Des voyageurs arabes signalent la présence de Juifs en Chine sous la dynastie Tang (618-907).
Plus tard, alors que le nord du pays est contrôlé par la dynastie Jin des Tatars (1115-1234), l’empereur autorise des Juifs à s’installer à Kaifeng où une synagogue est bâtie en 1163. Cette synagogue sera détruite et reconstruite à plusieurs reprises. Au fil des siècles, les Juifs se sont intégrés à la société chinoise, sinisant leurs patronymes et adoptant le mode de vie de la population majoritaire. Des Juifs chinois parviendront même à accéder à des postes de haute responsabilité. En 1605, à Pékin, a lieu la première rencontre entre Juifs chinois et Chrétiens d’Europe. Des Juifs vivaient également à Canton et à Ningxia, en Mandchourie.
Pour ce qui est de Shangaï, les Juifs s’y sont installés depuis la fin du XIXème siècle. La communauté est composée de deux groupes principaux : les Séfarades, de nationalité anglaise, tels les puissants Sassoon de Bagdad et les réfugiés, Ashkénazes russes, d’abord, puis Juifs d’Europe centrale et de l’est, surtout des Polonais qui affluent de 1940 à 1941.
Isabelle Martinet, dans ce livre très bien documenté, examine toutes les facettes de l’histoire récente des Juifs de Shanghaï : les Nababs séfarades, Silas Hardoon, Elly Kadoorie, Victor Sassoon, le commerce de l’opium, l’industrie textile, le commerce de boissons, les transports… Puis, avec l’arrivée des réfugiés ashkénazes fuyant l’Europe, l’organisation religieuse, les activités sociales, les Heime, l’éducation et même les activités politiques.

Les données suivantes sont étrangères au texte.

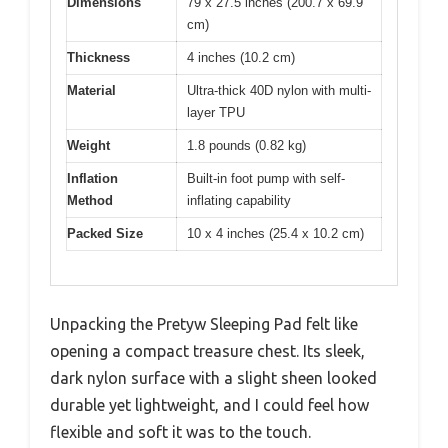
Dimensions
79 x 27.5 inches (200.7 x 69.9
cm)
Thickness
4 inches (10.2 cm)
Material
Ultra-thick 40D nylon with multi-
layer TPU
Weight
1.8 pounds (0.82 kg)
Inflation
Built-in foot pump with self-
Method
inflating capability
Packed Size
10 x 4 inches (25.4 x 10.2 cm)
Unpacking the Pretyw Sleeping Pad felt like
opening a compact treasure chest. Its sleek,
dark nylon surface with a slight sheen looked
durable yet lightweight, and I could feel how
flexible and soft it was to the touch.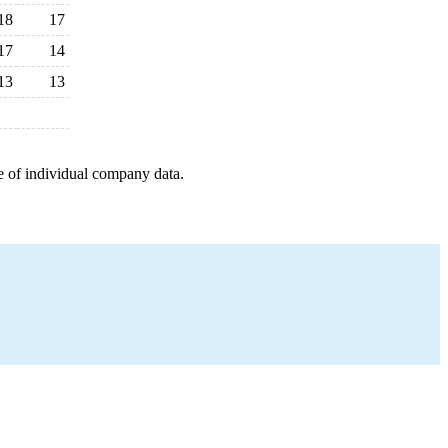
18
17
17
14
13
13
e of individual company data.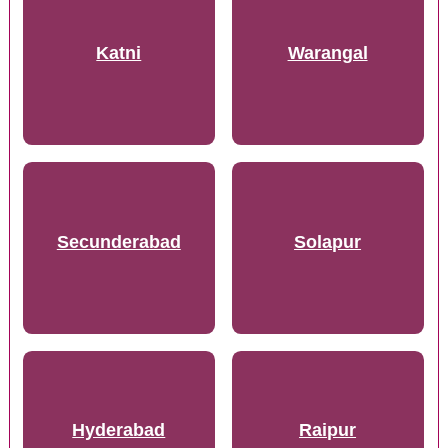
Katni
Warangal
Secunderabad
Solapur
Hyderabad
Raipur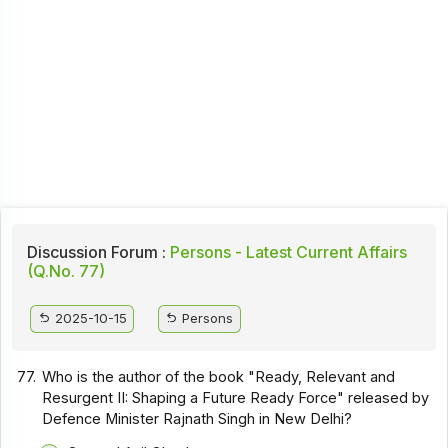
Discussion Forum :
Persons - Latest Current Affairs
(Q.No. 77)
2025-10-15
Persons
77.
Who is the author of the book "Ready, Relevant and
Resurgent II: Shaping a Future Ready Force" released by
Defence Minister Rajnath Singh in New Delhi?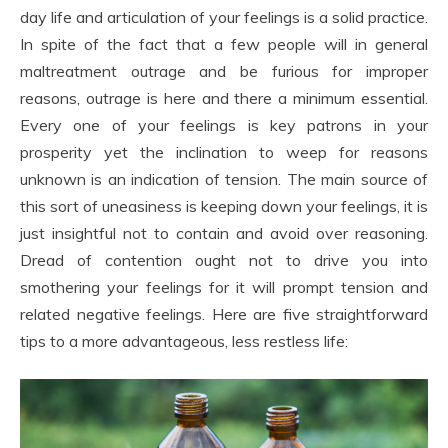
day life and articulation of your feelings is a solid practice.
In spite of the fact that a few people will in general
maltreatment outrage and be furious for improper
reasons, outrage is here and there a minimum essential.
Every one of your feelings is key patrons in your
prosperity yet the inclination to weep for reasons
unknown is an indication of tension. The main source of
this sort of uneasiness is keeping down your feelings, it is
just insightful not to contain and avoid over reasoning.
Dread of contention ought not to drive you into
smothering your feelings for it will prompt tension and
related negative feelings. Here are five straightforward
tips to a more advantageous, less restless life: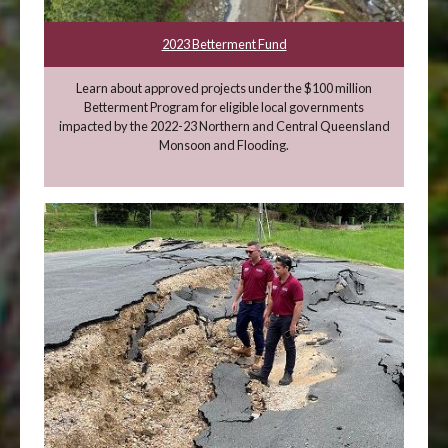
2023 Betterment Fund
Learn about approved projects under the $100 million
Betterment Program for eligible local governments
impacted by the 2022-23 Northern and Central Queensland
Monsoon and Flooding.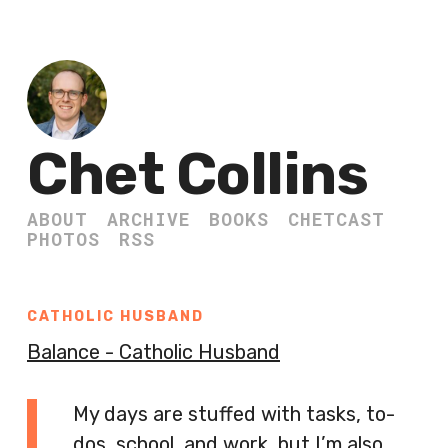
Chet Collins
ABOUT
ARCHIVE
BOOKS
CHETCAST
PHOTOS
RSS
CATHOLIC HUSBAND
Balance - Catholic Husband
My days are stuffed with tasks, to-
dos, school, and work, but I’m also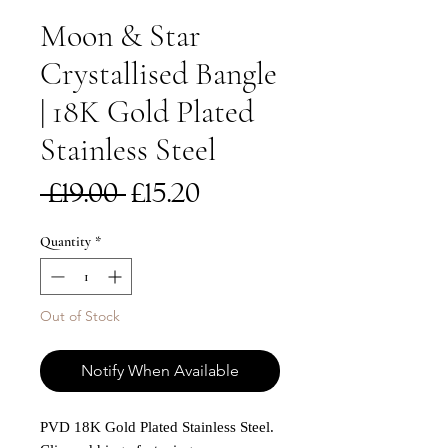
Moon & Star
Crystallised Bangle
| 18K Gold Plated
Stainless Steel
Regular
Sale
 £19.00 
£15.20
Price
Price
Quantity
*
Out of Stock
Notify When Available
PVD 18K Gold Plated Stainless Steel.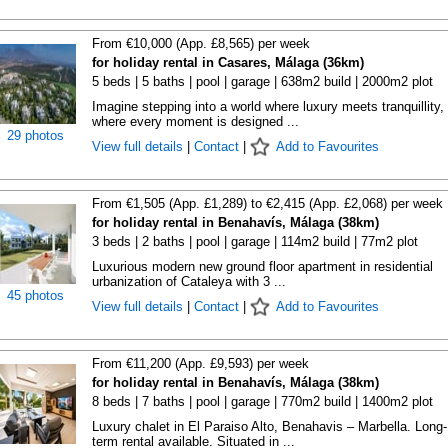
From €10,000 (App. £8,565) per week
for holiday rental in Casares, Málaga (36km)
5 beds | 5 baths | pool | garage | 638m2 build | 2000m2 plot
Imagine stepping into a world where luxury meets tranquillity,
where every moment is designed ...
29 photos
View full details
|
Contact
|
Add to Favourites
From €1,505 (App. £1,289) to €2,415 (App. £2,068) per week
for holiday rental in Benahavís, Málaga (38km)
3 beds | 2 baths | pool | garage | 114m2 build | 77m2 plot
Luxurious modern new ground floor apartment in residential
urbanization of Cataleya with 3 ...
45 photos
View full details
|
Contact
|
Add to Favourites
From €11,200 (App. £9,593) per week
for holiday rental in Benahavís, Málaga (38km)
8 beds | 7 baths | pool | garage | 770m2 build | 1400m2 plot
Luxury chalet in El Paraiso Alto, Benahavis – Marbella. Long-
term rental available. Situated in ...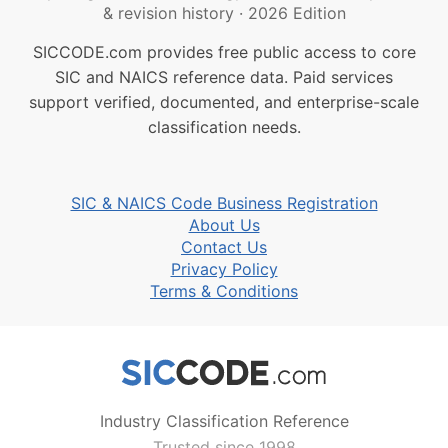
& revision history
·
2026 Edition
SICCODE.com provides free public access to core
SIC and NAICS reference data. Paid services
support verified, documented, and enterprise-scale
classification needs.
SIC & NAICS Code Business Registration
About Us
Contact Us
Privacy Policy
Terms & Conditions
Industry Classification Reference
Trusted since 1998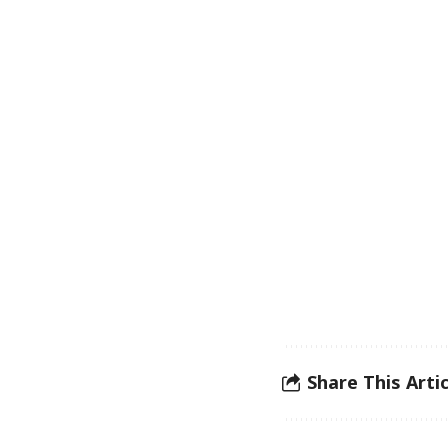
Share This Artic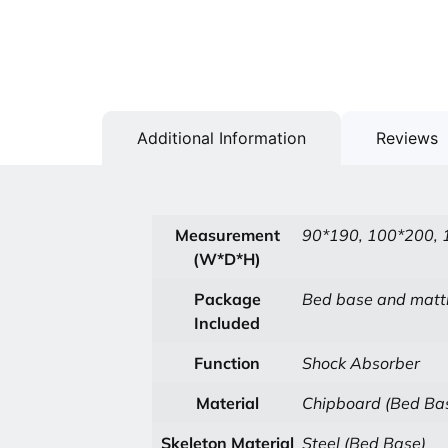
Additional Information
Reviews
Measurement
90*190, 100*200, 
(W*D*H)
Package
Bed base and matt
Included
Function
Shock Absorber
Material
Chipboard (Bed Ba
Skeleton Material
Steel (Bed Base)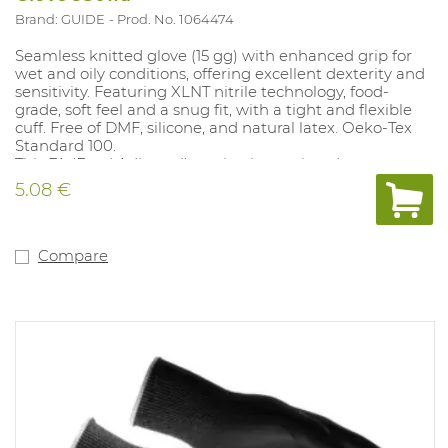
Brand: GUIDE
Prod. No. 1064474
Seamless knitted glove (15 gg) with enhanced grip for
wet and oily conditions, offering excellent dexterity and
sensitivity. Featuring XLNT nitrile technology, food-
grade, soft feel and a snug fit, with a tight and flexible
cuff. Free of DMF, silicone, and natural latex. Oeko-Tex
Standard 100.
This FA (Food Adjusted) version is unprinted.
Sizes: 6-11, Conforms to: EN388:2016 4.1.2.1.X, EN407:
5.08 €
X.1.X.X.X.
Compare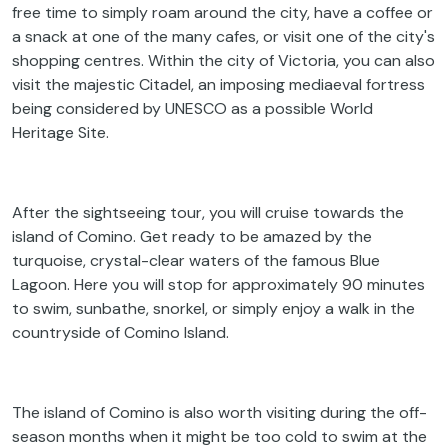
free time to simply roam around the city, have a coffee or
a snack at one of the many cafes, or visit one of the city's
shopping centres. Within the city of Victoria, you can also
visit the majestic Citadel, an imposing mediaeval fortress
being considered by UNESCO as a possible World
Heritage Site.
After the sightseeing tour, you will cruise towards the
island of Comino. Get ready to be amazed by the
turquoise, crystal-clear waters of the famous Blue
Lagoon. Here you will stop for approximately 90 minutes
to swim, sunbathe, snorkel, or simply enjoy a walk in the
countryside of Comino Island.
The island of Comino is also worth visiting during the off-
season months when it might be too cold to swim at the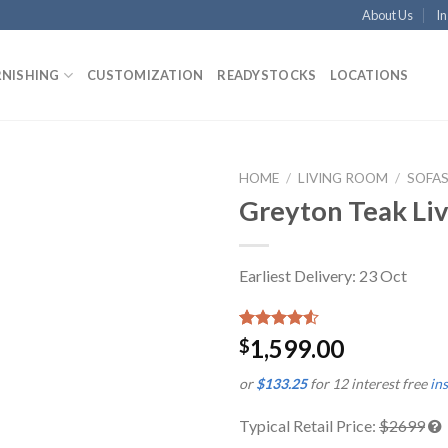
About Us
In
RNISHING
CUSTOMIZATION
READYSTOCKS
LOCATIONS
HOME
/
LIVING ROOM
/
SOFA
Greyton Teak Li
Earliest Delivery: 23 Oct
Rated
2
1,599.00
$
4.50
out
of 5
or
$133.25
for 12 interest free
in
based on
customer
ratings
Typical Retail Price:
$2699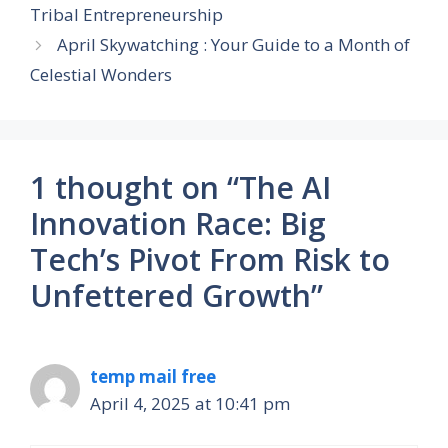
Tribal Entrepreneurship
April Skywatching : Your Guide to a Month of
Celestial Wonders
1 thought on “The AI
Innovation Race: Big
Tech’s Pivot From Risk to
Unfettered Growth”
temp mail free
April 4, 2025 at 10:41 pm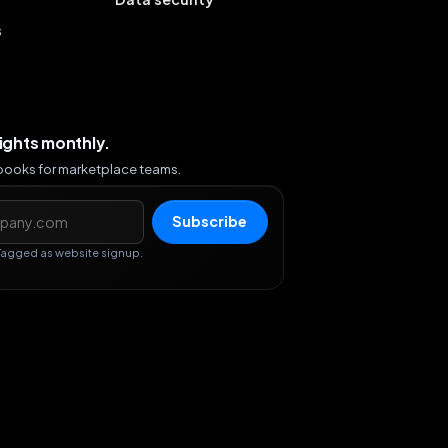
s
sights monthly.
ybooks for marketplace teams.
s
Subscribe
Tagged as website signup.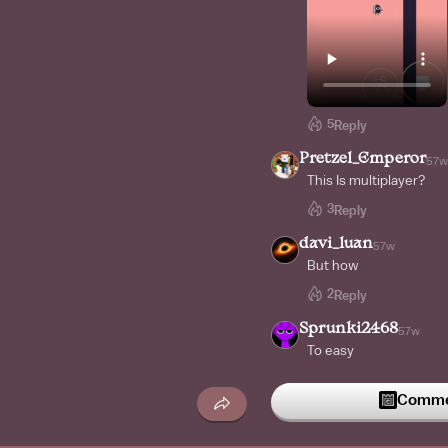
5
Reply
Pretzel_Emperor
57w
This Is multiplayer?
3
Reply
davi_luan
57w
But how
2
Reply
Sprunki2468
57w
To easy
Commen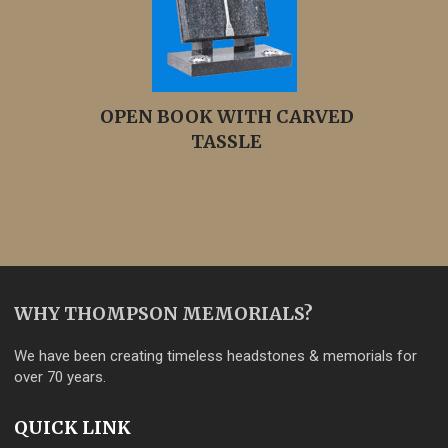
OPEN BOOK WITH CARVED
TASSLE
WHY THOMPSON MEMORIALS?
We have been creating timeless headstones & memorials for
over 70 years.
QUICK LINK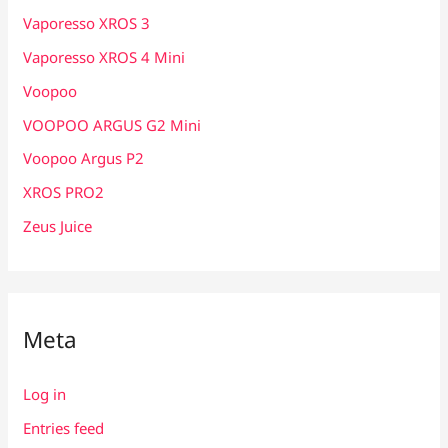
Vaporesso XROS 3
Vaporesso XROS 4 Mini
Voopoo
VOOPOO ARGUS G2 Mini
Voopoo Argus P2
XROS PRO2
Zeus Juice
Meta
Log in
Entries feed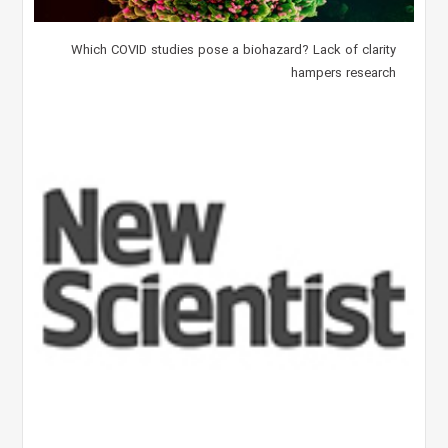
Which COVID studies pose a biohazard? Lack of clarity
hampers research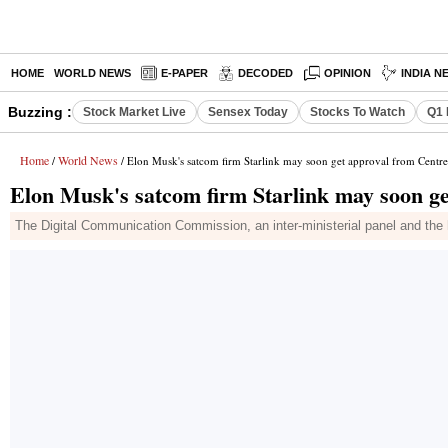
HOME
WORLD NEWS
E-PAPER
DECODED
OPINION
INDIA N
Buzzing :
Stock Market Live
Sensex Today
Stocks To Watch
Q1 
Home
World News
/
/ Elon Musk's satcom firm Starlink may soon get approval from Centre
Elon Musk's satcom firm Starlink may soon g
The Digital Communication Commission, an inter-ministerial panel and the hi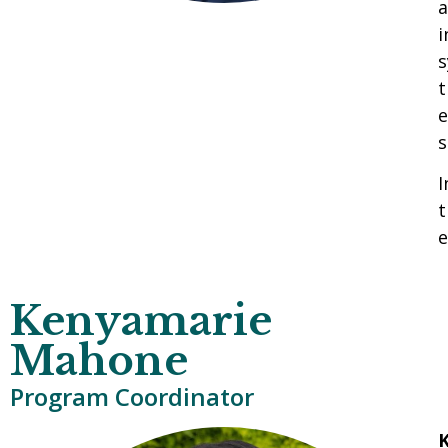
a
i
s
t
e
s
I
t
e
Kenyamarie
Mahone
Program Coordinator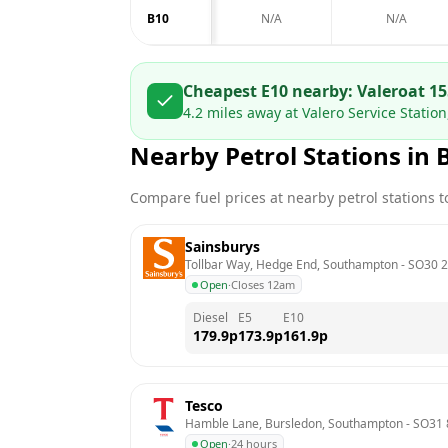
B10
N/A
N/A
Cheapest E10 nearby:
Valero
at
15
4.2
miles away at
Valero Service Statio
Nearby Petrol Stations in
Compare fuel prices at nearby petrol stations to
Sainsburys
Tollbar Way, Hedge End, Southampton
 - 
SO30 
Open
·
Closes 12am
Diesel
E5
E10
179.9
p
173.9
p
161.9
p
Tesco
Hamble Lane, Bursledon, Southampton
 - 
SO31
Open
·
24 hours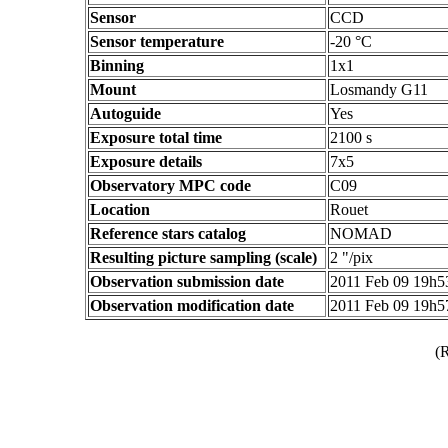
Sensor
CCD
Sensor temperature
-20 °C
Binning
1x1
Mount
Losmandy G11
Autoguide
Yes
Exposure total time
2100 s
Exposure details
7x5
Observatory MPC code
C09
Location
Rouet
Reference stars catalog
NOMAD
Resulting picture sampling (scale)
2 "/pix
Observation submission date
2011 Feb 09 19h
Observation modification date
2011 Feb 09 19h
(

Tout ne sera pas facile pour ces communautés qui sont obligées, malgré leurs différences d’être solidaires dans l’épreuve. Les restrictions sur l’immigration, la montée de l’antisémitisme japonais après l’occupation japonaise, la constitution du ghetto de Hongkew, le 18 février 1943, le système contraignant des laissez-passer, la fin de la guerre du Pacifique et la fin du ghetto.
« La fin de la guerre du Pacifique qui libérerait Shanghaï de ses occupants japonais, puis l’entrée de l’armée communiste chinoise à Shanghaï en novembre 1948, devaient à nouveau bouleverser la vie de la communauté juive locale ».
Peu à peu, les Juifs vont quitter la Chine pour des horizons plus accueillants : le Brésil, l’Argentine, la Colombie, le Pérou, le Venezuela, l’Uruguay, la France, l’Afrique du Sud, les États-Unis et, bien sûr, Israël.
En 1952, il ne restait plus à Shanghaï, sur les dizaines de milliers d’âmes qui y avaient vécu selon des fortunes diverses, que six cents Ashkénazes et soixante-sept Séfarades. L’École juive de la ville a fermé ses portes en 1951, le « Jewish Club » a cessé totalement ses activités en 1955 et la Nouvelle Synagogue a continué de fonctionner jusqu’en 1956.
Le 30 juin 1958, on ne dénombrait plus que 84 Juifs à Shanghaï, 32 à Tientsin et 178 à Harbin.
Il était une fois, des Juifs à Shanghaï, des Juifs en Chine.
Un remarquable cahier de photos illustre ce livre passionnant.